The rest of the movie is similarly uninspired. The actors playing the titular children are okay, although there’s so little for them to work with that there’s not a whole lot of chances from them to screw it up. The lead male is Zack Gilford, who had a really fantastic turn as Riley Flynn in last year’s Midnight Mass; he seems to be the only actor in the movie who really knows what he’s doing, even if the film’s really cataclysmic narrative breakdown in its final third really robs him of any powers there. One man can’t be expected to carry the entire burden, especially one so heavy. The filler leadup to the action is never the strongest part of any horror movie, but this one is particularly silly: The mom-and-dad couple are struggling because they engaged in a weird gang-bang in the past and the mom enjoyed herself too much, and this creates some tension, though ultimately they reconcile, but ultimately it simply doesn’t matter. The sum total of this movie is a bunch of stuff that doesn’t matter, including the deaths of seemingly every main character, right up to the smash-cut final scene in which the Final Girl seems to lose her mind in the most bizarre way possible for precisely no discernible reason whatsoever.
And, look, I know I have said this before, but my goodness, on a purely aesthetic level, this film just looks like garbage.
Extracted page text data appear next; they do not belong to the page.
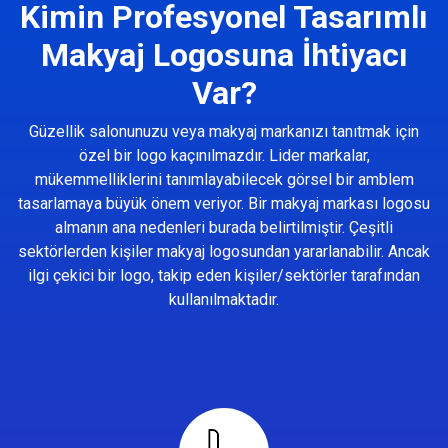
Kimin Profesyonel Tasarımlı
Makyaj Logosuna İhtiyacı
Var?
Güzellik salonunuzu veya makyaj markanızı tanıtmak için
özel bir logo kaçınılmazdır. Lider markalar,
mükemmelliklerini tanımlayabilecek görsel bir amblem
tasarlamaya büyük önem veriyor. Bir makyaj markası logosu
almanın ana nedenleri burada belirtilmiştir. Çeşitli
sektörlerden kişiler makyaj logosundan yararlanabilir. Ancak
ilgi çekici bir logo, takip eden kişiler/sektörler tarafından
kullanılmaktadır.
It’s just too stupidly perfect. Everyone in it is too well-appointed, their clothes are too sharp and too pressed, their skin is too clean. I can relate to exactly nobody in this movie simply because they look too pretty. I’m not saying I’m ugly or anything, I’m just saying I sort of look like a normal guy, not these strange and ethereal and cartoonishly spotless übermenschlich.
All of which is to say, you know, meh. It’s not like you suffer some sort of existential tragedy watching this movie; it’s short and it takes up little of your time and even less brain space. Yet its really chronic flaws and shortcomings are very sadly common today, and they are emblematic of an era of cinema that is really not worth taking seriously. The streaming phenomenon has created the expectation of an enormous and ever-growing library of constantly fresh “content,” with the viewer under the expectation that he can queue up his favorite service and have all of this sort of laid at his feet. Well, it’s certainly possible—but the end result is just a ton of movies like “There’s Something Wrong With the Children,” films that are obviously rushed, un-thought-out, slapped together by writers who don’t follow out their own renderings and directors who don’t bother to question why they didn’t and actors who presumably just want to get the whole thing done. Well, I get it—everyone’s gotta eat. We all got bills to pay. If you work in streaming, get those bills paid as early as possible, because this whole easy gravy train will not last, and thank goodness.